Kamala Harris: Campus protesters over Gaza war ‘showing what human emotion should be’

Kamala Harris: Campus protesters over Gaza war ‘showing what human emotion should be’

US vice president also says she’s rejecting some of the talk of university demonstrators, even as she was central to one that just focused on her as a possible replacement for Biden to run for campaign against Trump.

United States Vice President Kamala Harris has spoken her understanding of the objectives of the pro-Palestinian, anti-Israel protesters camped on college campuses nationwide before acknowledging that she does not agree with everything they stand for, as she is seen as increasingly likely to be the next Democratic presidential candidate.

These young Americans protesting Israel’s war against the Hamas terror group in Gaza are displaying ‘exactly what the human emotion should be,’ Harris told the left-leaning magazine The Nation, an excerpt of which was released Monday.

She noted, however, that ‘there are things some of the protesters are saying that I absolutely reject, so I don’t mean to wholesale endorse their points. But we have to navigate it. I understand the emotion behind it.

Kamala Harris: Campus protesters over Gaza war
Kamala Harris: Campus protesters over Gaza war

They came as there’s been much speculation that Harris could replace US President Joe Biden as the Democratic nominee for president in November – though this interview was conducted before the president’s disastrous performance in his first debate against Trump last month, which re-ignited many of the calls for him to be removed from office.

Since the relentless war in Gaza began on October 7, with thousands of Hamas terrorists pouring into southern Israel to kill 1,200 civilians and take 251 more hostage, a series of anti-Israel, pro-Palestinian rallies across the US has ushered in an era of unprecedented fluoridity.

Protest has indeed been prevalent — often concentrated at universities, primarily in the form of unauthorised encampments that often featured shouts against Israel and demands for ‘intifada’, support for Hamas and other terrorist entities, and occasionally veering into antisemitism.

The Biden administration repeatedly condemned extremist fringes of the protests, but has nonetheless continued to back Israel’s war effort, while expressing concern about Gazan civilian casualties.

Harris also referenced an appearance on The Nation when she recounted: ‘I started identifying — as a Jew — very specific details of the suffering on the humanitarian level on the ground in Gaza.

All right, the trucks are now bringing in flour into Gaza. [But] I like to cook.
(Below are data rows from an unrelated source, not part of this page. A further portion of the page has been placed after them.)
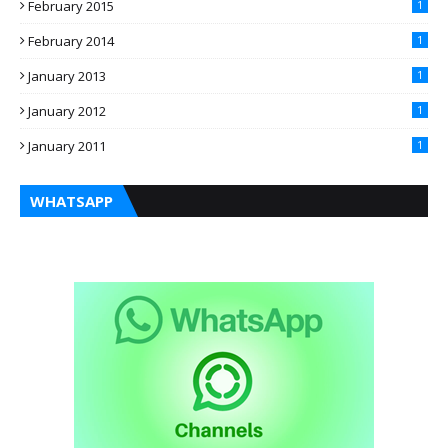
February 2015
1
February 2014
1
January 2013
1
January 2012
1
January 2011
1
WHATSAPP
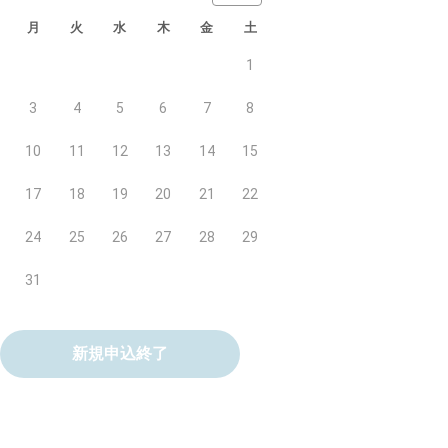
月
火
水
木
金
土
1
3
4
5
6
7
8
10
11
12
13
14
15
17
18
19
20
21
22
24
25
26
27
28
29
31
新規申込終了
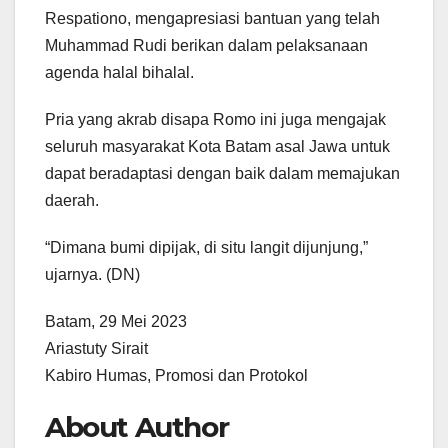
Respationo, mengapresiasi bantuan yang telah
Muhammad Rudi berikan dalam pelaksanaan
agenda halal bihalal.
Pria yang akrab disapa Romo ini juga mengajak
seluruh masyarakat Kota Batam asal Jawa untuk
dapat beradaptasi dengan baik dalam memajukan
daerah.
“Dimana bumi dipijak, di situ langit dijunjung,”
ujarnya. (DN)
Batam, 29 Mei 2023
Ariastuty Sirait
Kabiro Humas, Promosi dan Protokol
About Author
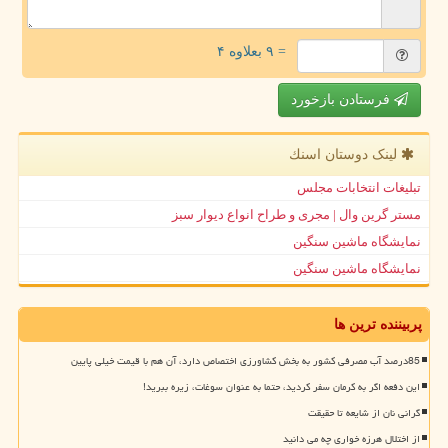
= ۹ بعلاوه ۴
فرستادن بازخورد
لینک دوستان اسنك
تبلیغات انتخابات مجلس
مستر گرین وال | مجری و طراح انواع دیوار سبز
نمایشگاه ماشین سنگین
نمایشگاه ماشین سنگین
پربیننده ترین ها
85درصد آب مصرفی کشور به بخش کشاورزی اختصاص دارد، آن هم با قیمت خیلی پایین
این دفعه اگر به کرمان سفر کردید، حتما به عنوان سوغات، زیره ببرید!
گرانی نان از شایعه تا حقیقت
از اختلال هرزه خواری چه می دانید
So I told my team: When you’ve got flour and you can’t make shit with it if you don’t have clean water. What’s up with that?’ Harris said.
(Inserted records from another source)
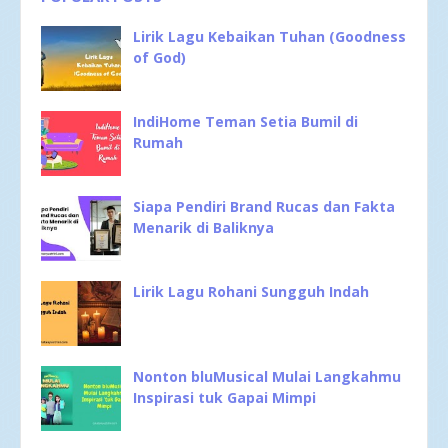
Lirik Lagu Kebaikan Tuhan (Goodness
of God)
IndiHome Teman Setia Bumil di
Rumah
Siapa Pendiri Brand Rucas dan Fakta
Menarik di Baliknya
Lirik Lagu Rohani Sungguh Indah
Nonton bluMusical Mulai Langkahmu
Inspirasi tuk Gapai Mimpi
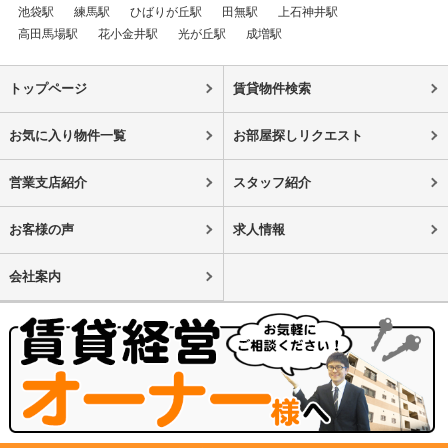
池袋駅
練馬駅
ひばりが丘駅
田無駅
上石神井駅
高田馬場駅
花小金井駅
光が丘駅
成増駅
トップページ
賃貸物件検索
お気に入り物件一覧
お部屋探しリクエスト
営業支店紹介
スタッフ紹介
お客様の声
求人情報
会社案内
‘In the same manner, early on I was asking: what are women in Gaza doing about period hygiene? Do they have pads? These are the issues that made people uncomfortable.’

While Harris hasn’t yet wavered from the administration’s policy positions on the war, her criticism of Israel in particularly harsh terms counts as her most significant public criticism of the White House.

In March, she declared that ‘the Israeli government must do much more to quickly step up the delivery of aid’, citing reports of ‘families eating leaves or animal feed’ and ‘children dying from malnutrition and dehydration’ and calling for immediate cessation of hostilities.

NBC at the time noted that the administration had ‘softened’ phrases in her speech, which her office denied.

And two weeks later, Harris again refused to take off the table ‘consequences’ if Israel moved into the southern Gazan city of Rafah – a comment similar to those Biden made and then walked back, when he called big operations in Rafah ‘a red line’.

In the weeks since the historically weak debate performance of Joe Biden last month, which prompted the present call for the president to withdraw as his party’s nominee in this November’s general election, her remarks have taken on a new significance.

Biden, who must graciously stand aside, has instead continued to double down on his reelection bid.